The intelligence agencies should have offered Congress and other policymakers a comprehensive, unified view of these risks before the war, the Senate Intelligence Committee said, but they never did.

After reviewing about 400 analytical documents written by the intelligence agencies from 1991, after the first gulf war, to 2003, when Mr. Hussein was toppled, the committee unanimously concluded that "the body of assessments showed that Iraqi military capabilities had steadily degraded following defeat in the first gulf war in 1991. Analysts also believed those capabilities would continue to erode as long as economic sanctions remained in place."

The intelligence agencies, though, were much less certain about Mr. Hussein's intentions, the committee said. "The assessments came to the same general conclusions that Saddam Hussein: was unpredictable and aggressive; retained the capability to strike militarily in the region; and, would probably not choose to use force against neighbors as long as U.S. and coalition forces were in the region."

"Clearly, the issue of Saddam's intentions to use force against his neighbors and U.S. and coalition forces was a high-interest matter," the report said, "and, unfortunately, the main area where the intelligence community was least confident in its analysis."

It criticized the agencies for failing "to clearly characterize changes in Iraq's threat to regional stability and security, taking account of the fact that its conventional military forces steadily degraded after 1990."

In September 1991, a report on Mr. Hussein's "prospects for survival over the next year" found that Iraq would have "only limited capabilities to endanger U.S. interests."

By 1993, an assessment said Mr. Hussein's basic goals were to maintain power "by any means," to regain internal control, to rebuild the military, including illicit weapons, and to make Iraq "the dominant regional power." But the agencies warned that they were "hindered by the dearth of solid information."

An assessment in early 1995 called Iraq "an immediate source of concern and a long-term threat to U.S. strategic interests in the Persian Gulf," but the State Department's view in the document called it "impossible to predict with confidence whether Saddam will choose confrontation or opt for a period of quiescence and cooperation." The military's view in the document was that Iraq had "at least some chance" of striking quickly into Saudi oil fields.

Other reports that year warned of Mr. Hussein's "unpredictability and proclivity for dramatic and rash behavior" but said only "marginal" rebuilding of the military had occurred. Without a "large, standing coalition military presence" in the region, one said, there could be no guarantee of deterring him.

From about 1999 on, though, assessments "noted that the condition of all Iraqi military branches was poor," the Senate committee found.

In 2002, a report judged "that Iraqi military morale and battlefield cohesion are more fragile today than in 1991."
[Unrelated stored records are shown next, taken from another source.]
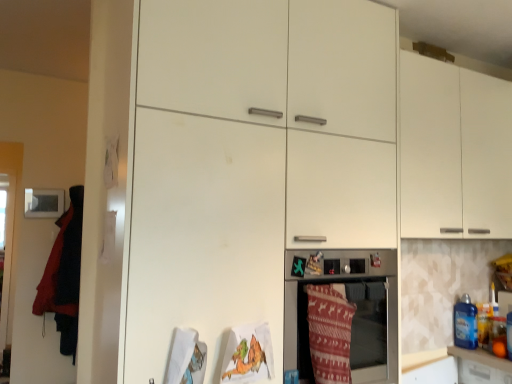 Question: In terms of width, does matte white oven at center look wider or thinner when compared to velvet red blanket at left, positioned as the second blanket in front-to-back order?

Choices:
 (A) thin
 (B) wide

Answer: (B)

Question: From their relative heights in the image, would you say matte white oven at center is taller or shorter than velvet red blanket at left, positioned as the second blanket in front-to-back order?

Choices:
 (A) tall
 (B) short

Answer: (B)

Question: Which is nearer to the white matte cabinet at upper right?

Choices:
 (A) velvet red blanket at left, positioned as the second blanket in front-to-back order
 (B) blue plastic bottle at right
 (C) knitted woolen blanket at lower center, placed as the second blanket when sorted from left to right
 (D) matte white oven at center

Answer: (D)

Question: Estimate the real-world distances between objects in this image. Which object is farther from the matte white oven at center?

Choices:
 (A) velvet red blanket at left, positioned as the second blanket in front-to-back order
 (B) white matte cabinet at upper right
 (C) knitted woolen blanket at lower center, placed as the 1th blanket when sorted from front to back
 (D) blue plastic bottle at right

Answer: (A)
By January 2003, an assessment found that "Saddam probably will not initiate hostilities for fear of providing Washington with justification to invade Iraq. Nevertheless, he might deal the first blow, especially if he perceives that an attack intended to end his regime is imminent."

By March 17, 2003, Mr. Bush promised that the time of such risks was about to end.

"In a free Iraq there will be no more wars of aggression against your neighbors," he said. "The tyrant will soon be gone."